For subsequent campaigns, a sink-weight release system was developed, allowing the vehicle to be launched in any ice-free patch of water. This avoided the need for a large open-water area to allow Autosub to dive from the surface at a shallow inclination. At a predetermined depth, usually 15–20 m, a 20 kg weight slung beneath the nose would release and the propulsion motor would start. The whole autonomous mission from that point would be carried out submerged. A disposable passive hydrostatic safety release was fitted between the weight and the programmable release to ensure that the weight fell away in the event of the programmable release failing. The sink-weight system greatly enhanced the effectiveness of under-ice work by facilitating deployment close to the ice edge.

Water-density gradients

Autosub is ballasted to be 8–12 kg positively buoyant in water and final ballast adjustments were usually made on the working site after taking water-density measurements. When working close to an East Greenland tidewater glacier, a density difference of 4 kg m−3 between the surface and 6 m was present. This density difference produced a 10 kg increase in buoyancy for the vehicle at its working depth and was on the verge of making the vehicle unable to control its depth. The solution adopted to cope with these density variations was to fit ‘winglets’ (160 mm half-span by 254 mm chord) slightly aft of the centre of gravity of the vehicle to produce additional downward force while moving. These proved effective and had the added benefit of reducing body pitch angle.

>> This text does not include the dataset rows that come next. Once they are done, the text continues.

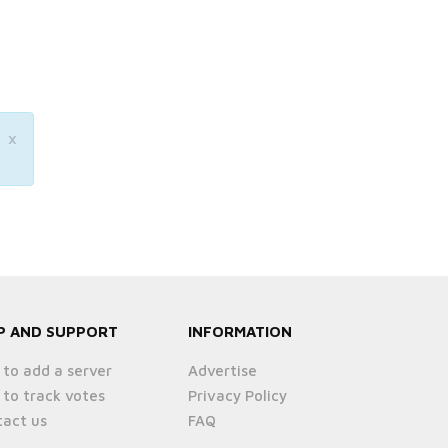
×
P AND SUPPORT
INFORMATION
to add a server
Advertise
to track votes
Privacy Policy
act us
FAQ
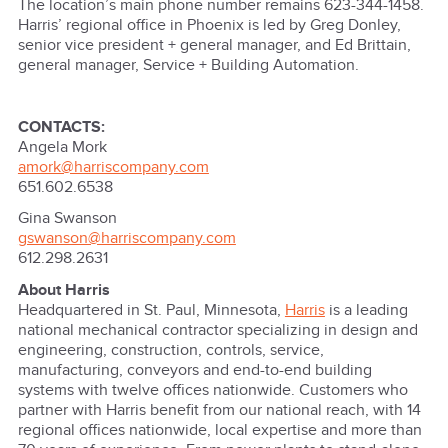
The location’s main phone number remains 623-344-1458.
Harris’ regional office in Phoenix is led by Greg Donley,
senior vice president + general manager, and Ed Brittain,
general manager, Service + Building Automation.
CONTACTS:
Angela Mork
amork@harriscompany.com
651.602.6538
Gina Swanson
gswanson@harriscompany.com
612.298.2631
About Harris
Headquartered in St. Paul, Minnesota,
Harris
is a leading
national mechanical contractor specializing in design and
engineering, construction, controls, service,
manufacturing, conveyors and end-to-end building
systems with twelve offices nationwide. Customers who
partner with Harris benefit from our national reach, with 14
regional offices nationwide, local expertise and more than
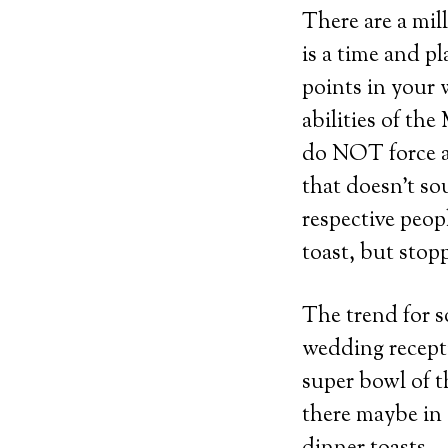
There are a mil
is a time and p
points in your 
abilities of th
do NOT force a 
that doesn’t so
respective peop
toast, but stopp
The trend for s
wedding recept
super bowl of t
there maybe in 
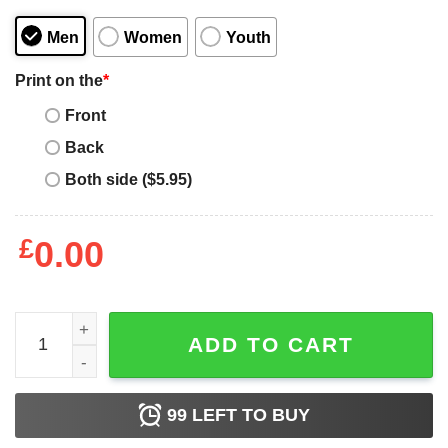
Men
Women
Youth
Print on the
*
Front
Back
Both side ($5.95)
£
0.00
LA Guns 1986 Sex Booze &amp Tattoos Shirt quantity
ADD TO CART
99
LEFT TO BUY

Surfacing in ice and homing system

Autosub had two Argos satellite transmitter antennae and one WiFi Ethernet radio antenna mounted externally. These were vulnerable and could be damaged by the ice before the vehicle had been located visually, potentially resulting in vehicle loss simply because it could not be located. Even when ice cover was very light, it was clear that antennae could be broken easily and the vehicle could become ice-covered (Fig. 3). Autosub is particularly dependent on the Argos transmissions for location at the end of missions and a GFRP tube was made to fit over the forward antenna to give some protection against ice damage. The experience highlighted the need to control the final stages of the end of the mission remotely rather than trying to second-guess ice conditions at the mission programming stage.

Fig. 3. Autosub surfacing in light sea-ice cover. Note the possibility of damage to antennae protruding from the vehicle.

On occasions, due to drifting sea ice, it was not possible at the time of launch to be certain that the recovery position would be clear of ice. Further, there was a need to be able to cope with situations in which the mother ship could not reach the intended recovery position, or when unexpected navigation system drift, or some other failure, could leave the AUV still operating but a long way off the intended recovery position.

To deal with these eventualities a homing system was developed, able to guide Autosub back towards the mother ship at ranges of up to 15 km. The shipboard homing beacon transmits regularly spaced swept frequencies (chirps), centred at 4.504 kHz. On the vehicle were three spherical hydrophones, which, together with the three-channel correlation receiver, allowed the direction of arrival of the homing signal to be determined. Once the system had detected four consecutive transmissions with the correct temporal spacing, the AUV entered homing mode and headed towards the source of the signal. This system was used successfully during the northeast Greenland campaign of 2004, where on mission 365 the intended recovery position had been covered by sea ice as a result of changing wind conditions.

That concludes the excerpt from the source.